> _Work order_: Because only the text is wanted, repeat the records below exactly and omit the pictures.

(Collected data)
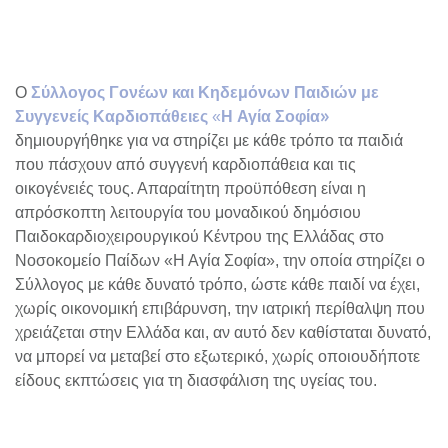
info@pedocardio.gr
www.pedocardio.gr
Ο
Σύλλογος Γονέων και Κηδεμόνων Παιδιών με
Συγγενείς Καρδιοπάθειες
«
Η Αγία Σοφία»
δημιουργήθηκε για να στηρίζει με κάθε τρόπο τα παιδιά
που πάσχουν από συγγενή καρδιοπάθεια και τις
οικογένειές τους. Απαραίτητη προϋπόθεση είναι η
απρόσκοπτη λειτουργία του μοναδικού δημόσιου
Παιδοκαρδιοχειρουργικού Κέντρου της Ελλάδας στο
Νοσοκομείο Παίδων «Η Αγία Σοφία», την οποία στηρίζει ο
Σύλλογος με κάθε δυνατό τρόπο, ώστε κάθε παιδί να έχει,
χωρίς οικονομική επιβάρυνση, την ιατρική περίθαλψη που
χρειάζεται στην Ελλάδα και, αν αυτό δεν καθίσταται δυνατό,
να μπορεί να μεταβεί στο εξωτερικό, χωρίς οποιουδήποτε
είδους εκπτώσεις για τη διασφάλιση της υγείας του.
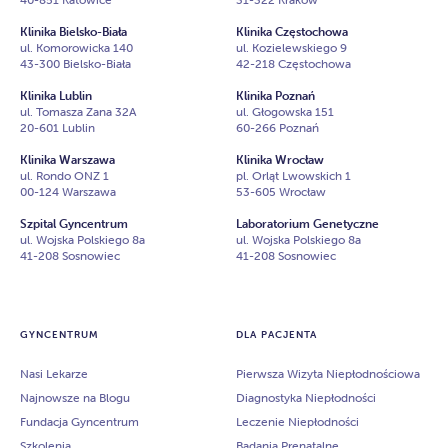
Klinika Bielsko-Biała
Klinika Częstochowa
ul. Komorowicka 140
ul. Kozielewskiego 9
43-300 Bielsko-Biała
42-218 Częstochowa
Klinika Lublin
Klinika Poznań
ul. Tomasza Zana 32A
ul. Głogowska 151
20-601 Lublin
60-266 Poznań
Klinika Warszawa
Klinika Wrocław
ul. Rondo ONZ 1
pl. Orląt Lwowskich 1
00-124 Warszawa
53-605 Wrocław
Szpital Gyncentrum
Laboratorium Genetyczne
ul. Wojska Polskiego 8a
ul. Wojska Polskiego 8a
41-208 Sosnowiec
41-208 Sosnowiec
GYNCENTRUM
DLA PACJENTA
Nasi Lekarze
Pierwsza Wizyta Niepłodnościowa
Najnowsze na Blogu
Diagnostyka Niepłodności
Fundacja Gyncentrum
Leczenie Niepłodności
Szkolenia
Badania Prenatalne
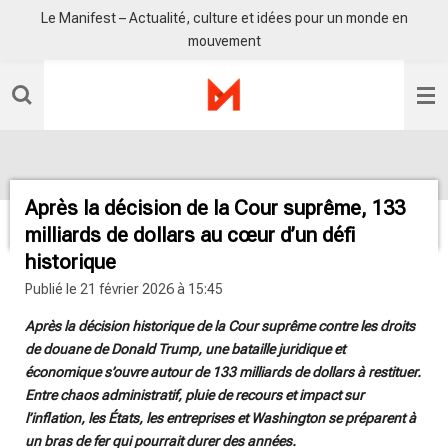
Le Manifest – Actualité, culture et idées pour un monde en
Passer
mouvement
au
contenu
principal
Après la décision de la Cour suprême, 133
milliards de dollars au cœur d’un défi
historique
Publié le 21 février 2026 à 15:45
Après la décision historique de la Cour suprême contre les droits
de douane de Donald Trump, une bataille juridique et
économique s’ouvre autour de 133 milliards de dollars à restituer.
Entre chaos administratif, pluie de recours et impact sur
l’inflation, les États, les entreprises et Washington se préparent à
un bras de fer qui pourrait durer des années.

> _Your response_:
info@pedocardio.gr
www.pedocardio.gr
Ο
Σύλλογος Γονέων και Κηδεμόνων Παιδιών με
Συγγενείς Καρδιοπάθειες
«
Η Αγία Σοφία»
δημιουργήθηκε για να στηρίζει με κάθε τρόπο τα παιδιά
που πάσχουν από συγγενή καρδιοπάθεια και τις
οικογένειές τους. Απαραίτητη προϋπόθεση είναι η
απρόσκοπτη λειτουργία του μοναδικού δημόσιου
Παιδοκαρδιοχειρουργικού Κέντρου της Ελλάδας στο
Νοσοκομείο Παίδων «Η Αγία Σοφία», την οποία στηρίζει ο
Σύλλογος με κάθε δυνατό τρόπο, ώστε κάθε παιδί να έχει,
χωρίς οικονομική επιβάρυνση, την ιατρική περίθαλψη που
χρειάζεται στην Ελλάδα και, αν αυτό δεν καθίσταται δυνατό,
να μπορεί να μεταβεί στο εξωτερικό, χωρίς οποιουδήποτε
είδους εκπτώσεις για τη διασφάλιση της υγείας του.
Klinika Bielsko-Biała
Klinika Częstochowa
ul. Komorowicka 140
ul. Kozielewskiego 9
43-300 Bielsko-Biała
42-218 Częstochowa
Klinika Lublin
Klinika Poznań
ul. Tomasza Zana 32A
ul. Głogowska 151
20-601 Lublin
60-266 Poznań
Klinika Warszawa
Klinika Wrocław
ul. Rondo ONZ 1
pl. Orląt Lwowskich 1
00-124 Warszawa
53-605 Wrocław
Szpital Gyncentrum
Laboratorium Genetyczne
ul. Wojska Polskiego 8a
ul. Wojska Polskiego 8a
41-208 Sosnowiec
41-208 Sosnowiec
GYNCENTRUM
DLA PACJENTA
Nasi Lekarze
Pierwsza Wizyta Niepłodnościowa
Najnowsze na Blogu
Diagnostyka Niepłodności
Fundacja Gyncentrum
Leczenie Niepłodności
Szkolenia
Badania Prenatalne
Le Manifest – Actualité, culture et idées pour un monde en
Passer
mouvement
au
contenu
principal
Après la décision de la Cour suprême, 133
milliards de dollars au cœur d’un défi
historique
Publié le 21 février 2026 à 15:45
Après la décision historique de la Cour suprême contre les droits
de douane de Donald Trump, une bataille juridique et
économique s’ouvre autour de 133 milliards de dollars à restituer.
Entre chaos administratif, pluie de recours et impact sur
l’inflation, les États, les entreprises et Washington se préparent à
un bras de fer qui pourrait durer des années.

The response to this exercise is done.